West Coast fish processor drops challenged expansion bid

  • Associated Press
  • Wednesday, January 28, 2015 7:07pm
  • Business

ASTORIA, Ore. — One of the West Coast’s biggest fish companies, Pacific Seafood, has told a federal judge it isn’t going through with the purchase of a Washington state processor that fishermen have challenged in an antitrust case.

Commercial fishermen contend the purchase of the Ocean Gold Seafoods plant at Westport will extend Pacific Seafood’s monopoly power over fish markets.

The plant is a major processor of whiting, which is used in simulated crab products and sold as fillets. It’s the most abundant commercial species on the West Coast.

A hearing is scheduled on a temporary restraining order for early February, the Daily Astorian reported Wednesday.

In a motion to dismiss the lawsuit, attorneys for Pacific Seafood told the U.S. District Court in Medford that a proposed stock purchase agreement with Ocean Gold “is dead and gone — it is no more.” A lawyer for the company, Daniel Occhipinti, cited the time and expense of the litigation.

But the lawyer for the fishermen, Michael Haglund of Portland, said the lawsuit would go forward.

“They’re not willing to stipulate that they won’t acquire Ocean Gold,” he said. “They’re just saying the transaction is terminated for now.”

He said the fishermen want a court order forbidding the company from buying Ocean Gold or having an arrangement that allows Pacific Seafood to control it.

“We’re very disappointed that this great opportunity for Ocean Gold, its employees, our community and my family will not proceed,” Mark Rydman, the president of Ocean Gold Seafoods, said in a statement.

Pacific Seafood has an exclusive marketing agreement with Ocean Gold that runs through February 2016.

Frank Dulcich, president and CEO of Pacific Seafood Group, also has a significant stock holding in Ocean Gold.

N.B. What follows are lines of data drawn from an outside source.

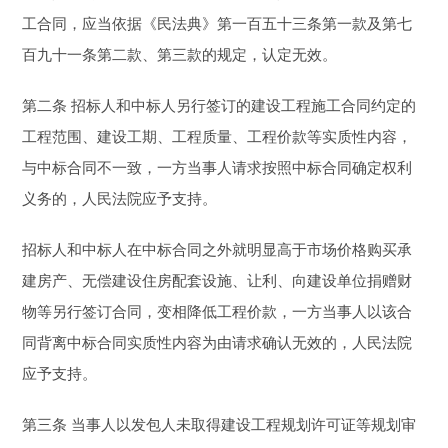
工合同，应当依据《民法典》第一百五十三条第一款及第七
百九十一条第二款、第三款的规定，认定无效。
第二条 招标人和中标人另行签订的建设工程施工合同约定的
工程范围、建设工期、工程质量、工程价款等实质性内容，
与中标合同不一致，一方当事人请求按照中标合同确定权利
义务的，人民法院应予支持。
招标人和中标人在中标合同之外就明显高于市场价格购买承
建房产、无偿建设住房配套设施、让利、向建设单位捐赠财
物等另行签订合同，变相降低工程价款，一方当事人以该合
同背离中标合同实质性内容为由请求确认无效的，人民法院
应予支持。
第三条 当事人以发包人未取得建设工程规划许可证等规划审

The Oregonian recently reported that he has built Pacific Seafood from a single retail shop in Portland into one of the largest integrated seafood companies in the country, with sales approaching $1 billion.

It has purchased 18 seafood processing plants in Northern California, Oregon and Washington, is the sole buyer of seafood in seven coastal cities and has assembled its own fishing fleet. The company employs more than 2,500 people at 35 locations.

In 2012, commercial fishermen settled a previous class-action lawsuit against Pacific Seafood. The company agreed to take steps to improve competition, including not extending the Ocean Gold marketing agreement beyond February 2016.